Village Office turned Maternity Ward


“The maternal mortality rate in Tanzania is still unacceptably high, 454 per 100,000 live births and we wanted to do something about it”, says Sebalda Leshabari, Project Advisor and Secretary General at the Tanzanian Midwives Association (TAMA). TAMA has participated in ICM’s Twinning Project, executing ICM’s mission to strengthen midwives associations. The project twinned several associations, one of them the Tanzanian Association of Midwives (TAMA) and the Canadian Association of Midwives (CAM). The two of them took the twinning to a whole different level. They embarked on a joint bid to implement a revolutionary training programme in Tanzania. TAMA and CAM’s ambitious attempt to improve the lives of women and children was rewarded when they won one of the six “Life Awards” promoted via the Connecting Midwives platform. The Life Award, funded by Sanofi Espoir Foundation enables CAM and TAMA to make their dreams come true and implement the project called “Improving Service Delivery for Safe Motherhood” (ISDSM). The major aim of the project is to train midwives in live saving skills, especially emergency skills. CAM and TAMA have developed an emergency skill manual that aligns with the ICM Essential Competencies and will train 300 midwives in six rural districts across all of the six zones of Tanzania. “We want to reach the most rural districts, where infrastructure is poor and there is a lack of skilled health care providers”, explains Sebalda. It is in these hard to reach areas, where most women die of pregnancy and childbirth related complications because there are no midwives and the roads are often impassable to get the women in need to the health clinics and hospitals.
village office turned maternity wardThe project will also recruit and re-engage 12 retired midwives, who have returned to their communities and are well respected there. “They are retired, but they are not tired”, says Sebalda. Quite on the contrary, they are eager to employ the many experiences they gained, for the benefit of their community members. 50% of women still deliver at home without any skilled care, one of the reasons for the high maternal and neonatal mortality rates. The retired midwives, as well respected community members, can help women, their husbands and the people in the community understand how important it is, to deliver with a skilled birth attendant.
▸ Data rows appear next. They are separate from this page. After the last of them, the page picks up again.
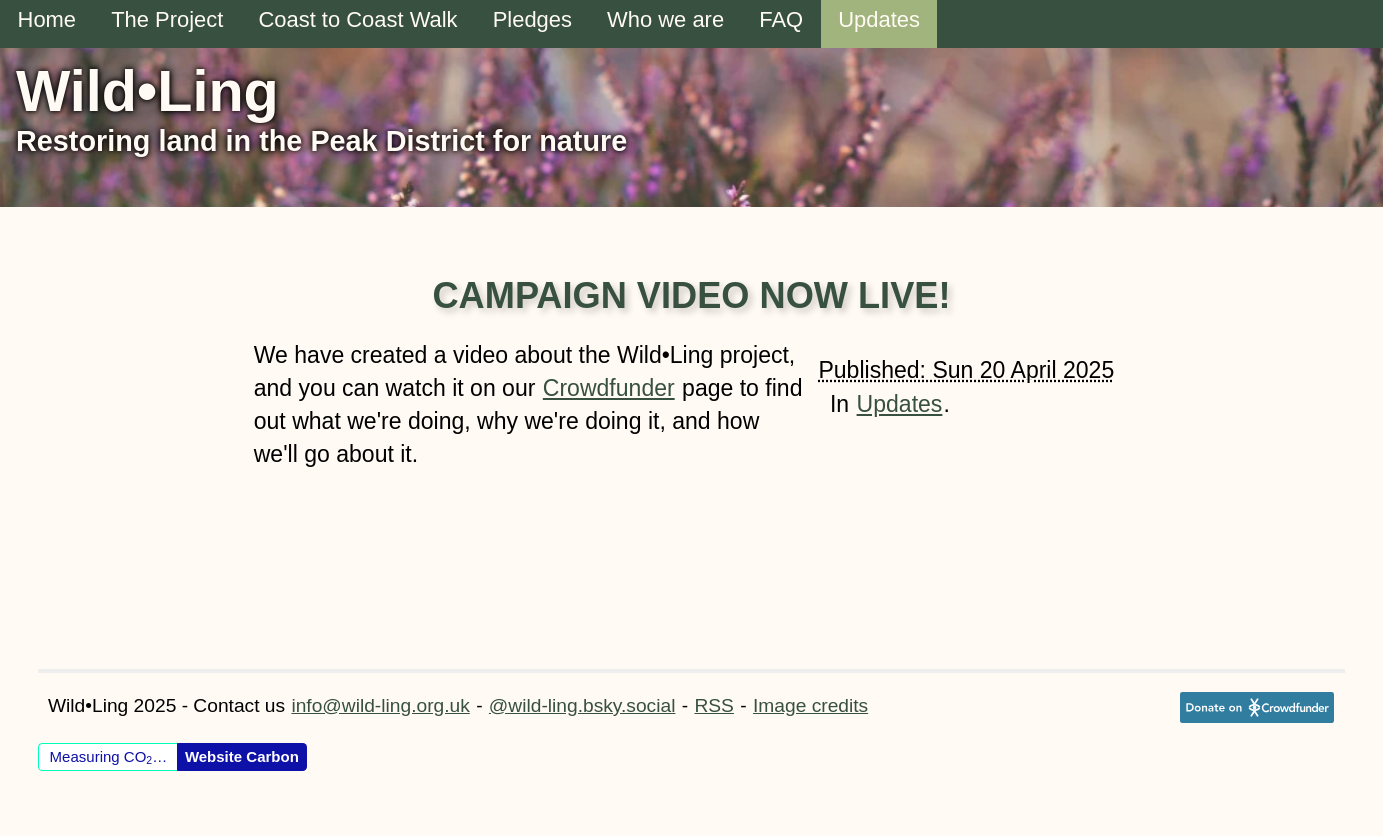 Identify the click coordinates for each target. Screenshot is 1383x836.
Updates (879, 19)
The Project (167, 19)
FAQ (781, 19)
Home (47, 19)
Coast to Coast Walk (357, 19)
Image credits (810, 705)
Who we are (665, 19)
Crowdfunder (609, 388)
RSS (713, 705)
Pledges (532, 19)
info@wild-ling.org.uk (380, 705)
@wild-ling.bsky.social (582, 705)
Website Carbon (242, 756)
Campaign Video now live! (691, 295)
Another advantage to engage retired midwives is that they can also work with the village development committees to support pregnant women to access health care. In one of the villages the collaboration has already been very fruitful. The village chairman realized, how vitally important the work of midwives is and decided to turn the village office into a “maternity ward”. The district council followed suit and provided the essential equipment for deliveries, such as a delivery bed for free. The facility and the midwife have much popularity with the villagers and the midwife was proud to report that she did five deliveries within her first week of appointment. In another village the Roman-Catholic church donated a building to be used for deliveries and the district council equipped the room with three delivery beds and other necessary equipment. TAMA and CAM in collaboration with District Councils will recruit 4 Community Health Workers (CHWs) in each district to work with retired midwives. The major roles of CHWs will be to register all pregnancy women in their catchment areas and ensure that they access health services regularly.
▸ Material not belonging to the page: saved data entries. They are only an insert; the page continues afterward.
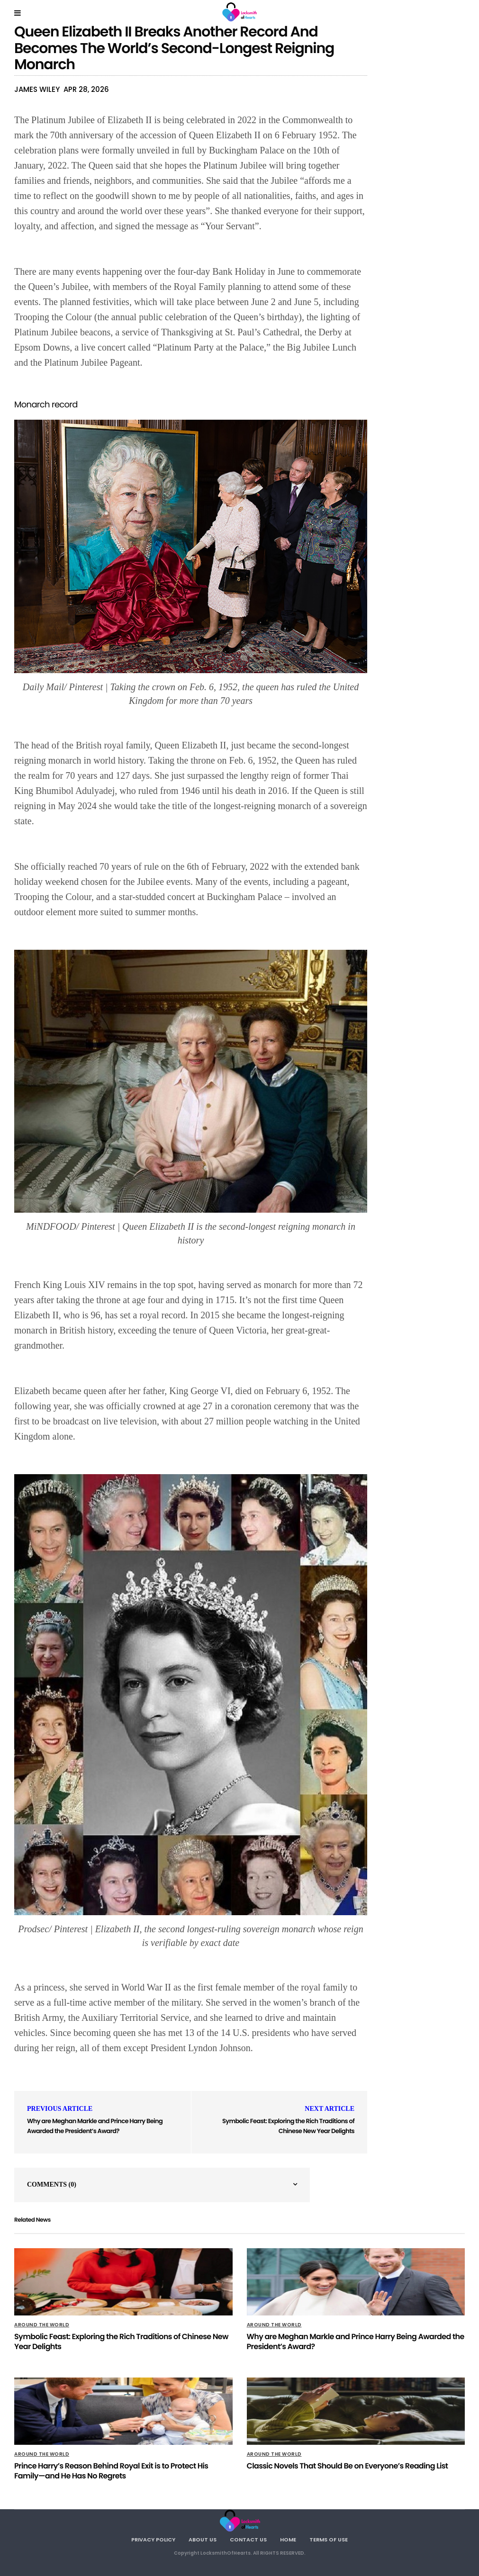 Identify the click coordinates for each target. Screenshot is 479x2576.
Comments (51, 2184)
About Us (203, 2539)
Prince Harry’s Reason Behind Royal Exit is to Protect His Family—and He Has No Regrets (111, 2470)
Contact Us (248, 2539)
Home (288, 2539)
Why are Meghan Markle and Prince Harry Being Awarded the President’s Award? (95, 2126)
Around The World (41, 2325)
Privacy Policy (153, 2539)
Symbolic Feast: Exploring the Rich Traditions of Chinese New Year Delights (288, 2126)
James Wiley (37, 89)
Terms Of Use (328, 2539)
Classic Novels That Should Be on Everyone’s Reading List (347, 2465) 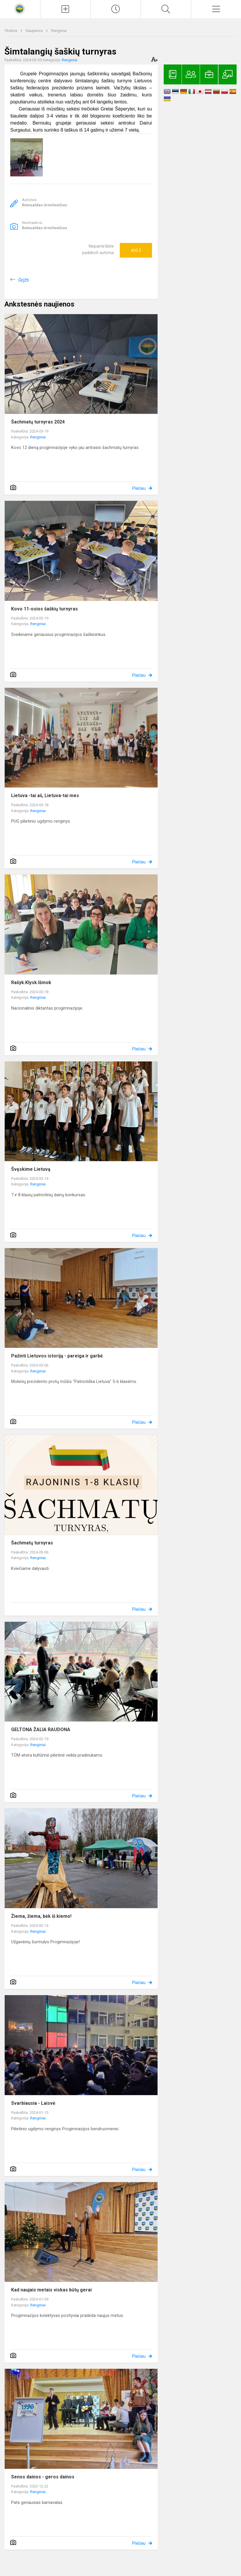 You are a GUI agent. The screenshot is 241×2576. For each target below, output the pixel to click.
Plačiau (139, 488)
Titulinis (11, 30)
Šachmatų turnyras (32, 1543)
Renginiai (59, 30)
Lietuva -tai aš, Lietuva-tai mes (45, 795)
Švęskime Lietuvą (30, 1169)
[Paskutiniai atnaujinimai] (116, 9)
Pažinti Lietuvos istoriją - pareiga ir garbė (57, 1356)
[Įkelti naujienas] (65, 9)
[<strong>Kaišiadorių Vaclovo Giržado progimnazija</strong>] (20, 8)
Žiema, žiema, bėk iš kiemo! (41, 1916)
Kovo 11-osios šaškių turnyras (44, 609)
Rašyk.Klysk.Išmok (31, 982)
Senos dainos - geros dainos (42, 2477)
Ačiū (136, 250)
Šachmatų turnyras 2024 (38, 422)
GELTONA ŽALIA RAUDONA (40, 1729)
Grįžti (23, 280)
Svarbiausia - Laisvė (33, 2103)
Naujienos (35, 30)
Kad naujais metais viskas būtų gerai (51, 2290)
Training on Emergency SkillsTAMA and CAM have also just finished with the training of the first 50 midwives in emergency skills. For each of the trainings the 50 participants are split into smaller groups of 17 participants. “This way, the participants can get the most out of the practical exercises”, explains Project Coordinator Martha Rimoy. The training lasts four full days for each group with two trainers from TAMA, one trainer from CAM and the Project Coordinator Martha. Participants improve their emergency skills such as identifying pre-eclampsia, or managing a breech birth. “If a midwife is properly educated these emergency skills are easy to do and truly life-saving”, says Martha. But if this education is lacking, the midwife has to refer the pregnant woman to a hospital, which is risky ,time consuming and costly. The training only takes four days but is highly effective in minimizing complications and reducing maternal mortality. “A week after the first training we received a call from one of the participants, reporting that she had successfully managed a breech delivery”, says Martha.
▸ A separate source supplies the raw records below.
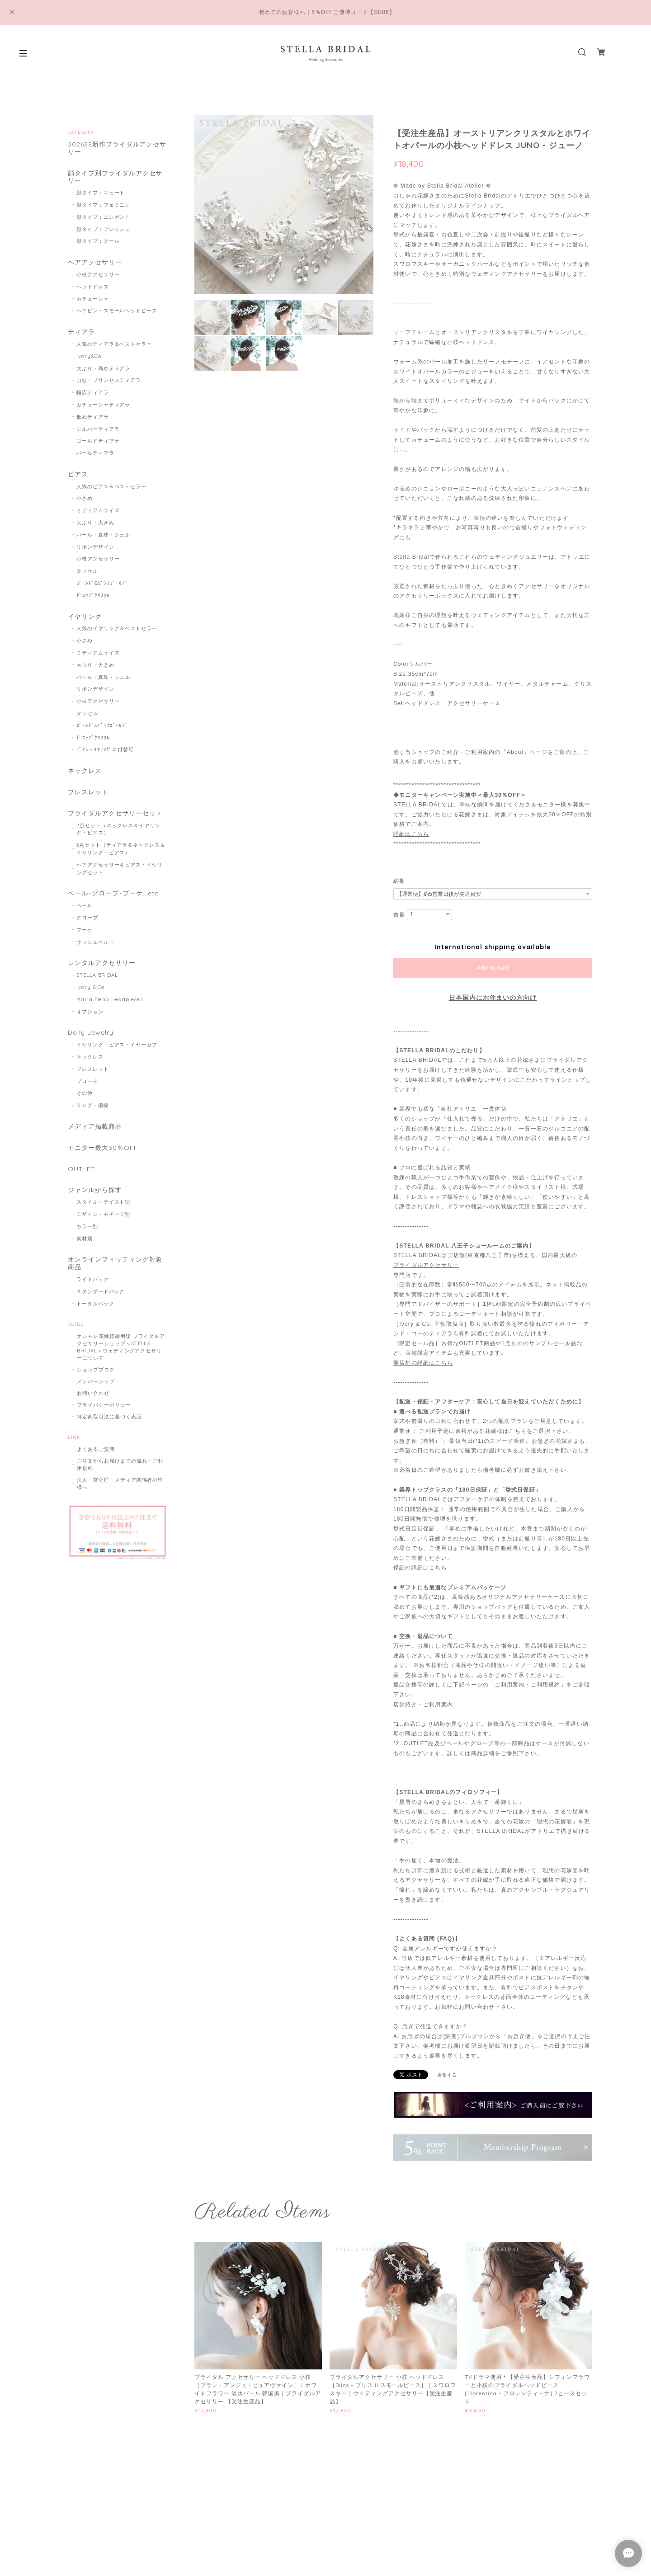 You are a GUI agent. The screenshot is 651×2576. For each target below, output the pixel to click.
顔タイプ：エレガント (103, 217)
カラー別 (87, 1226)
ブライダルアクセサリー (426, 1265)
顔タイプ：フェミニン (103, 205)
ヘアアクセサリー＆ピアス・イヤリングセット (119, 869)
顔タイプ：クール (98, 241)
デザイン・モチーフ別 (103, 1214)
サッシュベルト (95, 942)
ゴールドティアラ (98, 441)
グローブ (87, 917)
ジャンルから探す (95, 1190)
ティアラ (81, 332)
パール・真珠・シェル (103, 535)
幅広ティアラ (92, 392)
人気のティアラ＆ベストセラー (114, 344)
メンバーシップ (96, 1381)
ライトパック (92, 1279)
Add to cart (492, 968)
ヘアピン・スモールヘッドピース (116, 310)
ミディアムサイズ (98, 510)
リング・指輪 (92, 1105)
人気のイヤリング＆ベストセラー (116, 628)
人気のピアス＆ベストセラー (111, 486)
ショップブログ (96, 1369)
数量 (399, 915)
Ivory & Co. (91, 987)
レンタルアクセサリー (102, 963)
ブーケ (84, 930)
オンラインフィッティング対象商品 (115, 1263)
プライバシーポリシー (104, 1405)
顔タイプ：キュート (100, 192)
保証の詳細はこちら (420, 1567)
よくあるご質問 (96, 1449)
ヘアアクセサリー (95, 262)
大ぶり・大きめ (95, 522)
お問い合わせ (93, 1393)
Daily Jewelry (90, 1032)
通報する (447, 2075)
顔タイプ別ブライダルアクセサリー (115, 177)
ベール (84, 905)
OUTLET (81, 1169)
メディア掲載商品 (95, 1126)
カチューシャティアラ (103, 404)
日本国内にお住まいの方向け (493, 997)
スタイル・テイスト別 (103, 1202)
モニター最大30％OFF (103, 1148)
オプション (90, 1011)
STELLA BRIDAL (97, 975)
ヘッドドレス (92, 286)
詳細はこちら (411, 834)
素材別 (84, 1238)
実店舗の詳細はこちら (423, 1363)
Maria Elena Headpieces (109, 999)
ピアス (78, 474)
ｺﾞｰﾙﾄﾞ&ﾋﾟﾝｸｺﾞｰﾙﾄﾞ (102, 583)
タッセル (87, 571)
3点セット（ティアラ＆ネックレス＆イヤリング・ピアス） (120, 849)
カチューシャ (92, 299)
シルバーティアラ (98, 429)
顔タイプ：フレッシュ (103, 229)
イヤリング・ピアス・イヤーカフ (116, 1044)
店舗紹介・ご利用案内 (423, 1704)
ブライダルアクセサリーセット (115, 813)
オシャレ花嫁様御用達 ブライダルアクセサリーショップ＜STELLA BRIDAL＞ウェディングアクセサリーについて (121, 1347)
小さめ (84, 498)
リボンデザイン (95, 547)
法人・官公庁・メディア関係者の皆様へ (120, 1483)
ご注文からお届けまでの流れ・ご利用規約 (120, 1464)
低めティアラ (92, 417)
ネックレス (85, 771)
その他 (84, 1093)
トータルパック (95, 1303)
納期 (399, 881)
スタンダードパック (100, 1291)
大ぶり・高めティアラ (103, 368)
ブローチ (87, 1081)
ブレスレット (88, 792)
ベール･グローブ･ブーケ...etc (113, 893)
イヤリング (85, 617)
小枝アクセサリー (98, 274)
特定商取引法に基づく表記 (109, 1416)
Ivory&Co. (89, 356)
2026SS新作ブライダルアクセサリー (117, 148)
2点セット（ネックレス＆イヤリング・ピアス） (118, 829)
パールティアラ (95, 453)
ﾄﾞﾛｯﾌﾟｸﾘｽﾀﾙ (93, 595)
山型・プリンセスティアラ (109, 380)
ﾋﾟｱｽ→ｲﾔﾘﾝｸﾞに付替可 (105, 749)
With the countdown to the Millenum Development Goals (MDGs) in full swing and less than 500 days to go to achieve the MDGs, these results are not only tangible and highly effective, but also evidence based and tailored to the needs of the regions, where maternal mortality is highest.
The project will run for a total of three years with trainings taking place approximately every three months in one of the six districts running three times four days each time for 17 participants, training 50 midwives in each district with a total of 300 trained midwives in all of Tanzania. In the third year of the project a proper evaluation is planned to measure the full impact and potentially scale it up to cover one whole zone of Tanzania.